Without the HalfOpen gate, every worker polling when OpenUntil lapses would fire a concurrent probe — a thundering herd against the recovering downstream. The CAS guarantees exactly one probe fires per recovery window.
Behavior During Open Circuit
When the circuit is open, a job goes through the pipeline like normal but the handler never runs. The pipeline behavior sets IJobContext.Outcome = JobOutcome { State = Enqueued, ScheduleTime = OpenUntil + jitter } and the worker reschedules the job. FailureCount is not incremented (the job never tried to run).

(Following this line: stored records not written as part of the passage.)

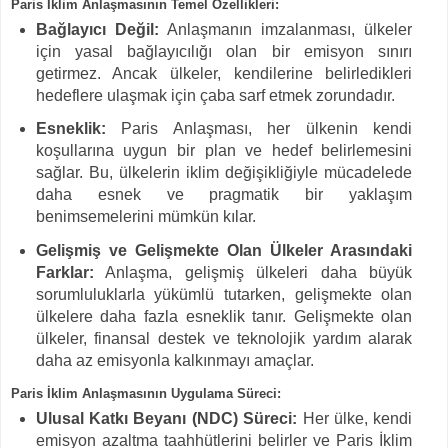
Paris İklim Anlaşmasının Temel Özellikleri:
Bağlayıcı Değil:
Anlaşmanın imzalanması, ülkeler
için yasal bağlayıcılığı olan bir emisyon sınırı
getirmez. Ancak ülkeler, kendilerine belirledikleri
hedeflere ulaşmak için çaba sarf etmek zorundadır.
Esneklik:
Paris Anlaşması, her ülkenin kendi
koşullarına uygun bir plan ve hedef belirlemesini
sağlar. Bu, ülkelerin iklim değişikliğiyle mücadelede
daha esnek ve pragmatik bir yaklaşım
benimsemelerini mümkün kılar.
Gelişmiş ve Gelişmekte Olan Ülkeler Arasındaki
Farklar:
Anlaşma, gelişmiş ülkeleri daha büyük
sorumluluklarla yükümlü tutarken, gelişmekte olan
ülkelere daha fazla esneklik tanır. Gelişmekte olan
ülkeler, finansal destek ve teknolojik yardım alarak
daha az emisyonla kalkınmayı amaçlar.
Paris İklim Anlaşmasının Uygulama Süreci:
Ulusal Katkı Beyanı (NDC) Süreci:
Her ülke, kendi
emisyon azaltma taahhütlerini belirler ve Paris İklim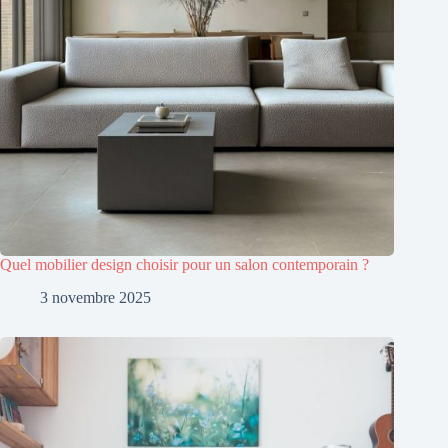
Quel mobilier design choisir pour un salon contemporain ?
3 novembre 2025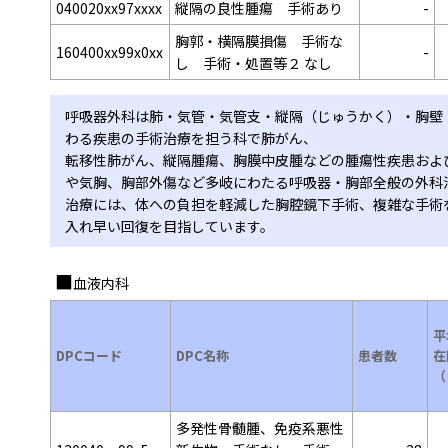
040020xx97xxxx
縦隔の良性腫瘍 手術あり
-
胸郭・横隔膜損傷 手術な
160400xx99x0xx
-
し 手術・処置等２ なし
呼吸器外科は肺・気管・気管支・縦隔（じゅうかく）・胸壁
わる疾患の手術治療を担う科で肺がん、
転移性肺がん、縦隔腫瘍、胸膜中皮腫などの腫瘍性疾患およ
や気胸、胸部外傷など多岐にわたる呼吸器・胸部全般の外科
治療には、体への負担を軽減した胸腔鏡下手術、複雑な手術
入れ早い回復を目指しています。
血液内科
平
DPCコード
DPC名称
患者数
在
（
多発性骨髄腫、免疫系悪性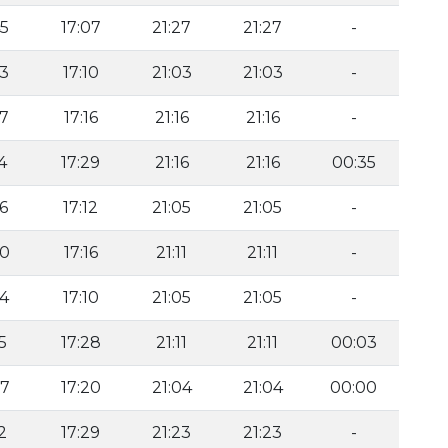
45
17:07
21:27
21:27
-
53
17:10
21:03
21:03
-
57
17:16
21:16
21:16
-
4
17:29
21:16
21:16
00:35
56
17:12
21:05
21:05
-
00
17:16
21:11
21:11
-
54
17:10
21:05
21:05
-
5
17:28
21:11
21:11
00:03
07
17:20
21:04
21:04
00:00
2
17:29
21:23
21:23
-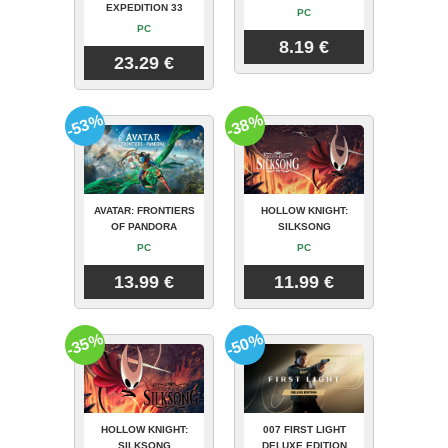
EXPEDITION 33
PC
PC
8.19 €
23.29 €
-53%
-38%
AVATAR: FRONTIERS
HOLLOW KNIGHT:
OF PANDORA
SILKSONG
PC
PC
13.99 €
11.99 €
-35%
-50%
HOLLOW KNIGHT:
007 FIRST LIGHT
SILKSONG
DELUXE EDITION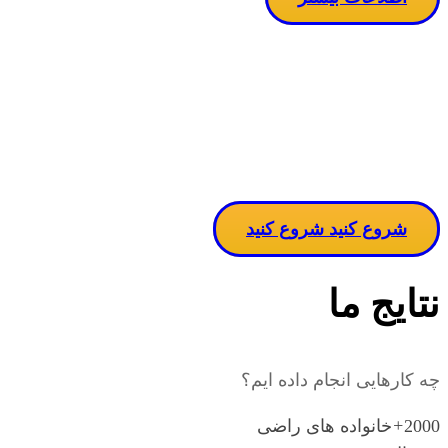
مساله دربا
ن
شروع کنید
شروع کنید
نتایج ما
چه کارهایی انجام داده ایم؟
2000
+
خانواده های راضی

Jitter is applied to ScheduleTime so rescheduled jobs don't all hit the downstream at the exact moment the circuit expires. Two jobs rescheduled at the same instant against the same circuit still coordinate: only one probe wins the HalfOpen CAS, the other reschedules again with fresh jitter.
Interaction with Retry
Circuit Breaker short-circuits before Retry. If the circuit is open when a job would have retried, the job is rescheduled — but Retry's RetriedTimes counter is NOT incremented (the handler didn't run, so there was nothing to retry). The retry budget is preserved for when the circuit closes and the downstream is reachable again.
Interaction with Mutex
Circuit Breaker runs inside the handler pipeline after Mutex. A mutex conflict short-circuits the job to Deleted before the circuit is consulted — mutex-rejected jobs don't count toward the failure threshold.
Configuration Options
| Option | Type | Default | Description |
|---|---|---|---|
Threshold | int | 3 | Consecutive failures before the circuit opens |
Duration | TimeSpan | 1m | How long the circuit stays open before the probe window |
ResetJitter | TimeSpan | 10s | Jitter added to each rescheduled ScheduleTime |
Per-handler overrides on [CircuitBreaker] use Group, Threshold, DurationSeconds, and ResetJitterSeconds.
Dashboard
Rescheduled jobs appear in the Enqueued tab with future ScheduleTime. The job's log shows "Rescheduled due to circuit breaker '<key>' (open|probe-in-progress|probe-lost)" — the reason disambiguates why a specific job was rescheduled.
When To Use
- Calls to third-party APIs that can go down without warning (payment gateways, email providers, webhooks).
- Downstream microservices with a deploy window — circuit opens on failure, probes during deploy, closes when healthy.
- Database or cache backends that can be saturated — prevents a retry storm from piling on during recovery.
For idempotent work against reliable infrastructure, Retry alone is usually enough.